___ Exercise inputs ___
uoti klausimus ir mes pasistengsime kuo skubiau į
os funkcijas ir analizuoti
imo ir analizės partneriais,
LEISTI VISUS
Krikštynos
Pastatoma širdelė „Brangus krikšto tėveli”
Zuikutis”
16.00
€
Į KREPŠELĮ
___
___ Exercise inputs ___
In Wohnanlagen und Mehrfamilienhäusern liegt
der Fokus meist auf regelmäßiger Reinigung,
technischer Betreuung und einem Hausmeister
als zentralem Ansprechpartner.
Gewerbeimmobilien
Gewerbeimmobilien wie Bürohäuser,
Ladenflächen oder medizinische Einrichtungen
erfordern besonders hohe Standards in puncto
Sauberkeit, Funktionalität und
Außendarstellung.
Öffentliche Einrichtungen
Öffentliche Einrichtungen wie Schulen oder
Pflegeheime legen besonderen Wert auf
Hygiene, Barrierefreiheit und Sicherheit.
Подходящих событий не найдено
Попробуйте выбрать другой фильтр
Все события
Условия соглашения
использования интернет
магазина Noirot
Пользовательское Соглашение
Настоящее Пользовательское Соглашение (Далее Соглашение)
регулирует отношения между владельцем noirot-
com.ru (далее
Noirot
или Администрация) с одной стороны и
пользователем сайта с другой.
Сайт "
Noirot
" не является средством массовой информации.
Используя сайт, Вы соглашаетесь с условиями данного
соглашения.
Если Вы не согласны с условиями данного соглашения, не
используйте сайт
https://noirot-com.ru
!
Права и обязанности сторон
___
# Goal of the exercise
From the records above, quote only the lines running from the line with "Außendarstellung." to the line with "Права и обязанности сторон", both lines included.

# Expected answer
Außendarstellung.
Öffentliche Einrichtungen
Öffentliche Einrichtungen wie Schulen oder
Pflegeheime legen besonderen Wert auf
Hygiene, Barrierefreiheit und Sicherheit.
Подходящих событий не найдено
Попробуйте выбрать другой фильтр
Все события
Условия соглашения
использования интернет
магазина Noirot
Пользовательское Соглашение
Настоящее Пользовательское Соглашение (Далее Соглашение)
регулирует отношения между владельцем noirot-
com.ru (далее
Noirot
или Администрация) с одной стороны и
пользователем сайта с другой.
Сайт "
Noirot
" не является средством массовой информации.
Используя сайт, Вы соглашаетесь с условиями данного
соглашения.
Если Вы не согласны с условиями данного соглашения, не
используйте сайт
https://noirot-com.ru
!
Права и обязанности сторон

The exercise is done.